Grazie mille ciao ciao.

----------

## fedeliallalinea

MOD: Ho editato il titolo con qualcosa di piu' esplicativo

----------

## randomaze

 *Naspe wrote:*   

> Oppure installo un server mail direttamente sulla macchina che mi fa da firewall... (so che nn è il massimo della sicurezza ma per ora nn ho altri Pc da usare  )
> 
> 

 

Installa qmail su quella macchina.

Nel post "Documentazione Varia" linkato nella mia firma c'é il riferimento a Life with Qmail in italiano e all'Italian Qmail HOWTO che potrebbero aiutarti nel capire come funziona.

----------

## Naspe

effettivamente il titolo cosi è meglio  :Smile: 

 *randomaze wrote:*   

> Nel post "Documentazione Varia" linkato nella mia firma c'é il riferimento a Life with Qmail in italiano e all'Italian Qmail HOWTO che potrebbero aiutarti nel capire come funziona.

 

Se ti dicessi che lo ho gia letto e che nn ho capito un tubo?

Ti spiego meglio:

1) Per avviarlo devo lanciare prima svscan ma nn basta?
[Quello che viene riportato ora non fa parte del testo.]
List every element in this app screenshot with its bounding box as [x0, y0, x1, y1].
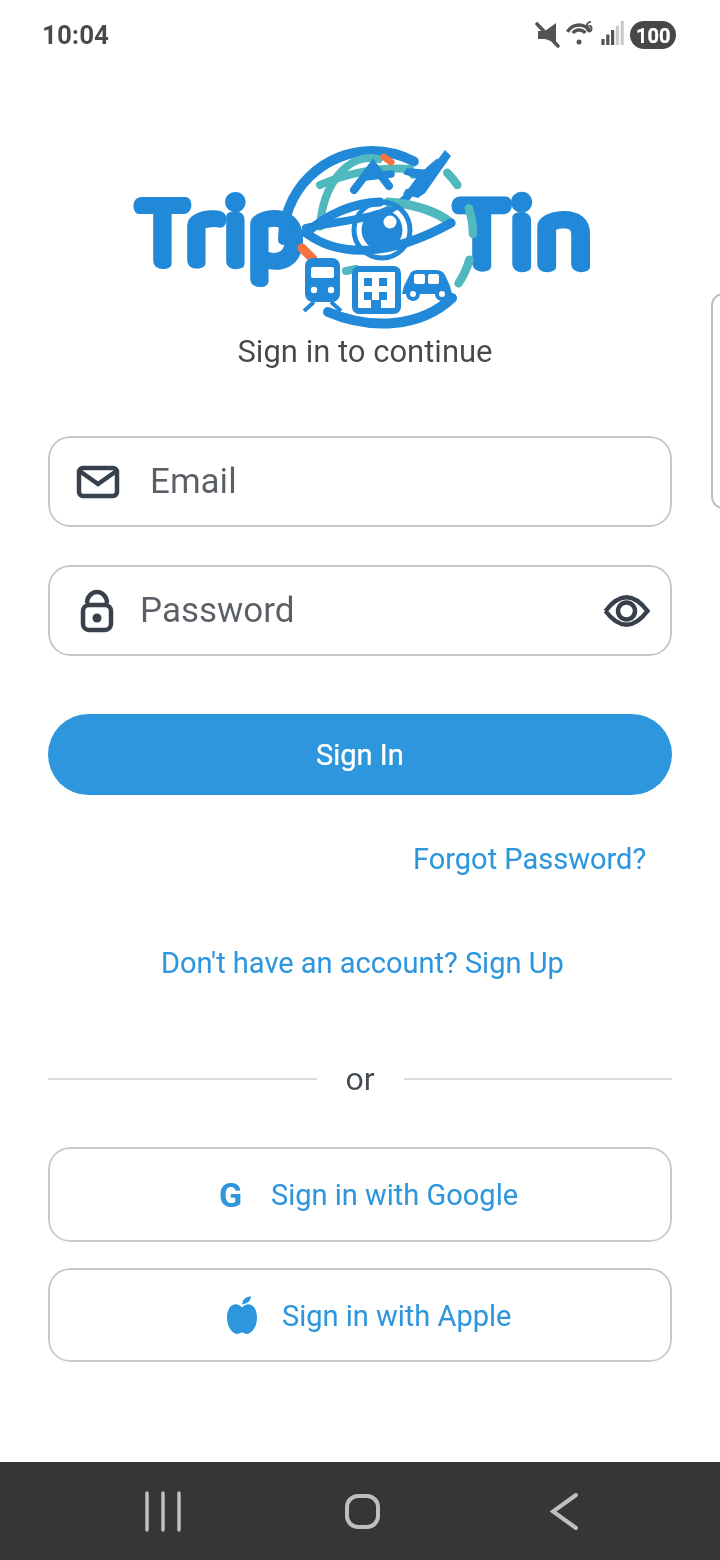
- button[interactable]: [600, 587, 652, 635]
- staticText: Sign in with Google: [271, 1178, 519, 1212]
- staticText: Don't have an account? Sign Up: [161, 946, 564, 980]
- staticText: or: [0, 1060, 720, 1098]
- staticText: Trip: [136, 154, 303, 316]
- staticText: 100: [636, 24, 671, 47]
- button[interactable]: [514, 1462, 614, 1560]
- button[interactable]: Password: [48, 565, 672, 656]
- staticText: Forgot Password?: [413, 842, 647, 876]
- staticText: Sign in with Apple: [282, 1299, 512, 1333]
- staticText: 6: [585, 19, 594, 35]
- staticText: Tin: [454, 152, 593, 322]
- staticText: Tin: [454, 152, 593, 322]
- button[interactable]: [113, 1462, 213, 1560]
- button[interactable]: Sign In: [48, 714, 672, 795]
- staticText: Sign In: [316, 738, 404, 772]
- button[interactable]: Forgot Password?: [413, 842, 647, 876]
- staticText: Password: [140, 590, 295, 631]
- button[interactable]: Sign in with Apple: [48, 1268, 672, 1362]
- button[interactable]: Don't have an account? Sign Up: [161, 946, 564, 980]
- staticText: 10:04: [42, 20, 110, 50]
- staticText: Email: [150, 461, 237, 502]
- button[interactable]: G: [48, 1147, 672, 1242]
- staticText: G: [219, 1175, 243, 1215]
- button[interactable]: Email: [48, 436, 672, 527]
- staticText: Trip: [136, 154, 303, 316]
- staticText: Sign in to continue: [5, 333, 720, 369]
- button[interactable]: [312, 1462, 412, 1560]
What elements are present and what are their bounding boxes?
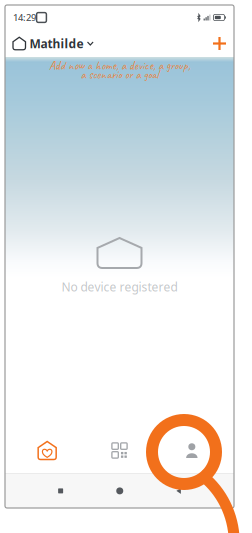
staticText: 14:29: [13, 11, 36, 24]
button[interactable]: Profile: [156, 428, 228, 473]
staticText: Add now a home, a device, a group,: [49, 58, 190, 73]
staticText: Mathilde: [30, 36, 84, 51]
button[interactable]: Devices: [83, 428, 156, 473]
button[interactable]: Mathilde: [13, 36, 93, 51]
staticText: a scenario or a goal: [80, 67, 158, 82]
button[interactable]: Home: [11, 428, 83, 473]
button[interactable]: Add: [213, 37, 226, 50]
staticText: No device registered: [62, 279, 178, 295]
Devo farmi tutto lo script qmailctrl?

2) le mailbox come si creano? Deve esserci l'utente sul sistema xchè funzioni? O posso creare degli utenti solo x qmail? visto che Qmail su gentoo usa /home/user/.maildir mi sa che ci vuole l'utente sul sistema... o forse mi sbaglio...

3) Quando poi da un cliente voglio scaricare la posta (dopo aver installato il server pop3) la va a pigliare da /home/utente/.maildir?

----------

## randomaze

 *Naspe wrote:*   

> 1) Per avviarlo devo lanciare prima svscan ma nn basta? Devo farmi tutto lo script qmailctrl?
> 
> 

 

Non ho installato qmail su gentoo ma penso che questa guida possa spiegare bene la cosa  :Wink: 

Puoi dare un occhiata alla doc in italiano per capire e seguire la guida gentoo epr l'installazione.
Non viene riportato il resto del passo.